*Exercise details*.
Find the line with "无形之热：新一代红外测温技术如何重塑工业智能 (84, 1710)" in the records below. Copy it and every line after it, up to and including the line with "顶部 (146, 2566)".

*Provided entries*.
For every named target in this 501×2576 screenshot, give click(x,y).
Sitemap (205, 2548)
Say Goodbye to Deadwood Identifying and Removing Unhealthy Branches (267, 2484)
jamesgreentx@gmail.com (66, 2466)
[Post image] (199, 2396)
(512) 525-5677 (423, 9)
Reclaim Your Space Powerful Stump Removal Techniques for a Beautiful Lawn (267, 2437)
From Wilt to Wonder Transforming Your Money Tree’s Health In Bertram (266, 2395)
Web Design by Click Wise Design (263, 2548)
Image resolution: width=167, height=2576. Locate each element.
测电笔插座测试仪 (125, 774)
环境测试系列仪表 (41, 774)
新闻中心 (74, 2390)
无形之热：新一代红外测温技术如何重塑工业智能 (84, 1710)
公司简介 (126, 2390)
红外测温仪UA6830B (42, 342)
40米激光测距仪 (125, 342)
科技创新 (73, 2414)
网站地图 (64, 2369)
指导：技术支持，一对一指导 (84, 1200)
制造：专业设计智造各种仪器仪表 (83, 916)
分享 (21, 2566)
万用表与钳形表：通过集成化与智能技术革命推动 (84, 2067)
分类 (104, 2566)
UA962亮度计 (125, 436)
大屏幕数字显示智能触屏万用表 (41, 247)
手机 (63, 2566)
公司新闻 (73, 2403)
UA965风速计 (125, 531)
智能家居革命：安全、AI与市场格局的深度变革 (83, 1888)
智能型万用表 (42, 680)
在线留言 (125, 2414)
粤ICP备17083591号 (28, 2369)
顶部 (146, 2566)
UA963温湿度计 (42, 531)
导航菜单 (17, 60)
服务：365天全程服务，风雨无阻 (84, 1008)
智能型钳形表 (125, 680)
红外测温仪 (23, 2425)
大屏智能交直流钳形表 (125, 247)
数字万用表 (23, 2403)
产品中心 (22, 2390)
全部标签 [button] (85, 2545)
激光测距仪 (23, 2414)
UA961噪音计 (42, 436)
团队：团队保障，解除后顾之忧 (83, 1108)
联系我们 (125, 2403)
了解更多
* * *
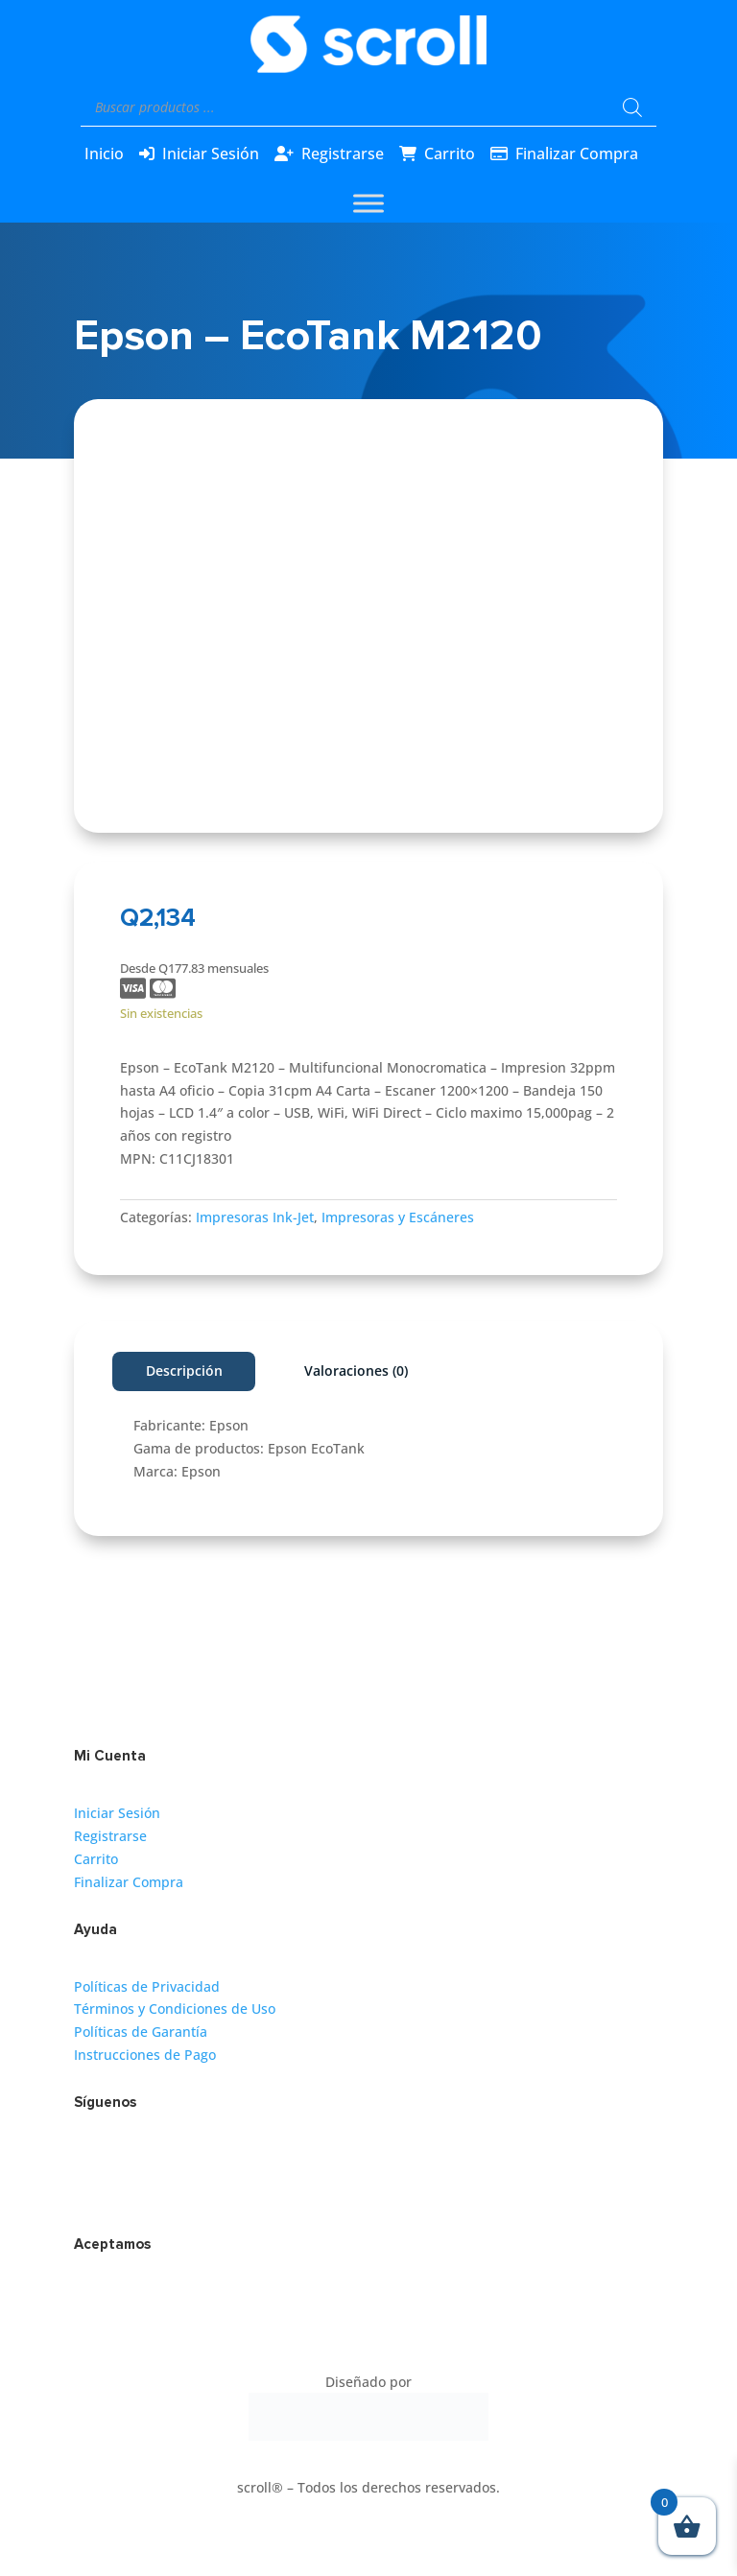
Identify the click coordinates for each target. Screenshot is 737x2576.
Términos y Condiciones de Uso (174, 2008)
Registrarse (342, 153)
...
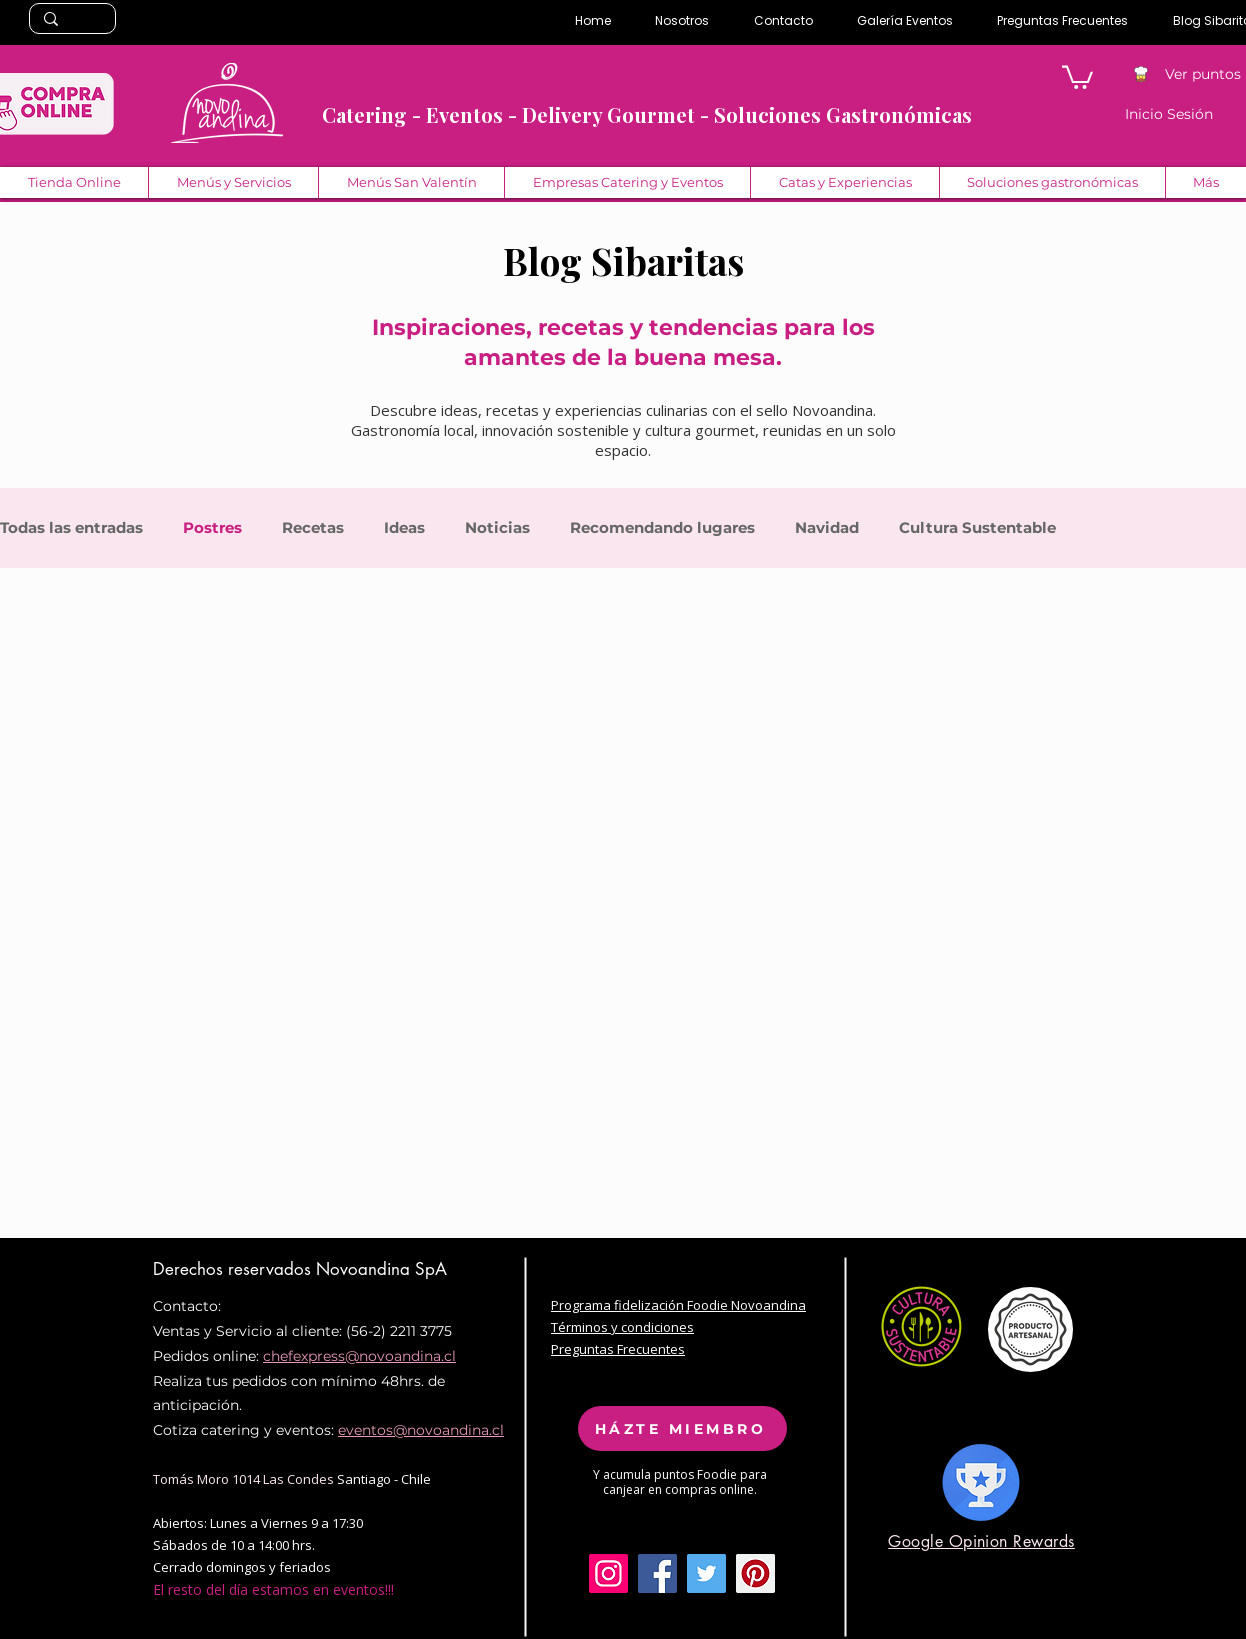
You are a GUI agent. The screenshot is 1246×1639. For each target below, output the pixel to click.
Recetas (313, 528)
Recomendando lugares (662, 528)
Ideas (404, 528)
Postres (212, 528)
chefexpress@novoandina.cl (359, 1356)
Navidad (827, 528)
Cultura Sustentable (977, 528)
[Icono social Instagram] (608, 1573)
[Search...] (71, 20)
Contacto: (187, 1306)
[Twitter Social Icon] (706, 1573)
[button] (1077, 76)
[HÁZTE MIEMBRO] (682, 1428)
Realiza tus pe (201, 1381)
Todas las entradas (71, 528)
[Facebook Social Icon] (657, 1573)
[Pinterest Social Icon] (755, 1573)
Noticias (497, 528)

*Answer box*.
无形之热：新一代红外测温技术如何重塑工业智能 (84, 1710)
公司简介 (126, 2390)
红外测温仪UA6830B (42, 342)
40米激光测距仪 (125, 342)
科技创新 (73, 2414)
网站地图 (64, 2369)
指导：技术支持，一对一指导 (84, 1200)
制造：专业设计智造各种仪器仪表 (83, 916)
分享 (21, 2566)
万用表与钳形表：通过集成化与智能技术革命推动 (84, 2067)
分类 (104, 2566)
UA962亮度计 (125, 436)
大屏幕数字显示智能触屏万用表 (41, 247)
手机 (63, 2566)
公司新闻 (73, 2403)
UA965风速计 (125, 531)
智能家居革命：安全、AI与市场格局的深度变革 (83, 1888)
智能型万用表 (42, 680)
在线留言 (125, 2414)
粤ICP备17083591号 (28, 2369)
顶部 (146, 2566)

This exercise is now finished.